> Exercise:
Copy down the listing below exactly. Do not include pictures.
** Supplied data follows **
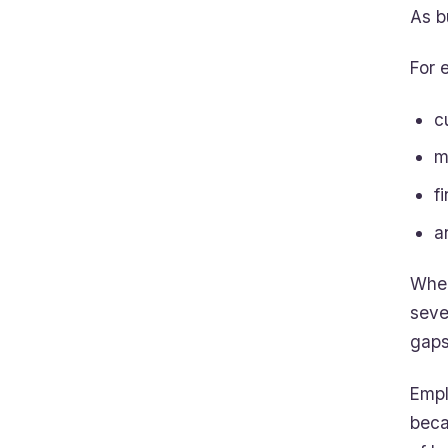
As b
For 
c
m
f
a
When
seve
gaps
Empl
beca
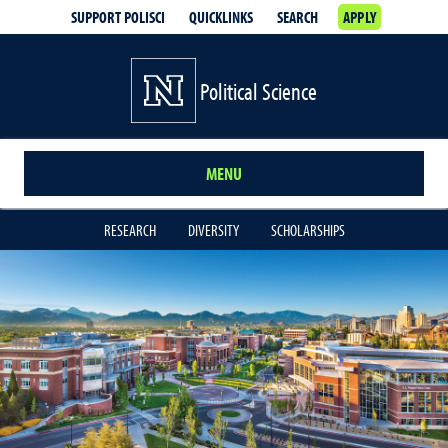
SUPPORT POLISCI
QUICKLINKS
SEARCH
APPLY
Political Science
MENU
RESEARCH
DIVERSITY
SCHOLARSHIPS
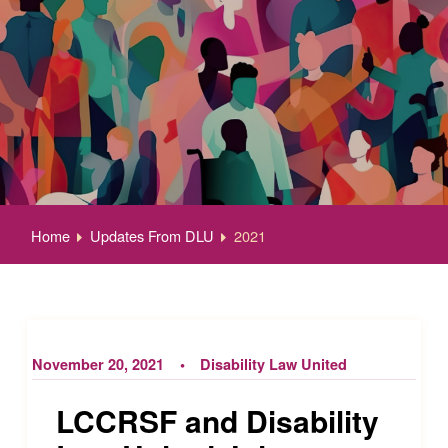
Home
Updates From DLU
2021
November 20, 2021
Disability Law United
LCCRSF and Disability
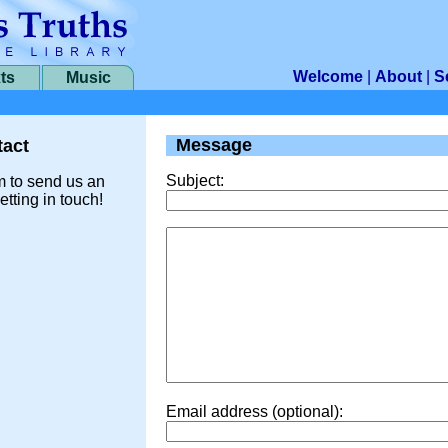
Welcome
|
About
|
S
ts
Music
Message
act
Subject:
m to send us an
etting in touch!
Email address (optional):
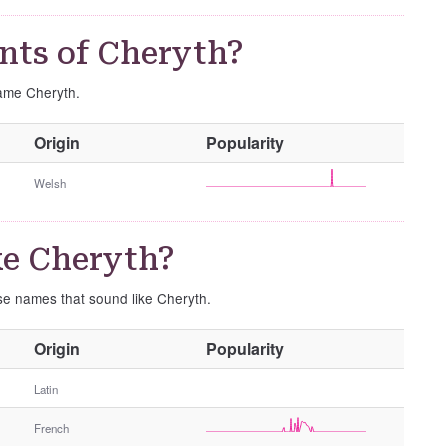
nts of Cheryth?
name Cheryth.
O
Origin
Popularity
t
h
Welsh
e
r
G
ke Cheryth?
e
n
ese names that sound like Cheryth.
d
e
O
Origin
Popularity
r
t
h
Latin
e
French
r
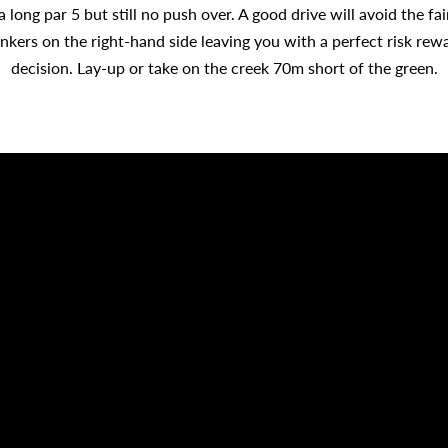
a long par 5 but still no push over. A good drive will avoid the fa
nkers on the right-hand side leaving you with a perfect risk rew
decision. Lay-up or take on the creek 70m short of the green.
** End of Supplied data **
> Solution:
As b
For 
c
m
f
a
When
seve
gaps
Empl
beca
SUPPORT POLISCI
QUICKLINKS
SEARCH
APPLY
Political Science
MENU
RESEARCH
DIVERSITY
SCHOLARSHIPS
Home
Updates From DLU
2021
November 20, 2021
Disability Law United
LCCRSF and Disability
Welcome
|
About
|
S
ts
Music
Message
act
Subject:
m to send us an
etting in touch!
Email address (optional):
nts of Cheryth?
name Cheryth.
O
Origin
Popularity
t
h
Welsh
e
r
G
ke Cheryth?
e
n
ese names that sound like Cheryth.
d
e
O
Origin
Popularity
r
t
h
Latin
e
French
r
a long par 5 but still no push over. A good drive will avoid the fa
nkers on the right-hand side leaving you with a perfect risk rew
decision. Lay-up or take on the creek 70m short of the green.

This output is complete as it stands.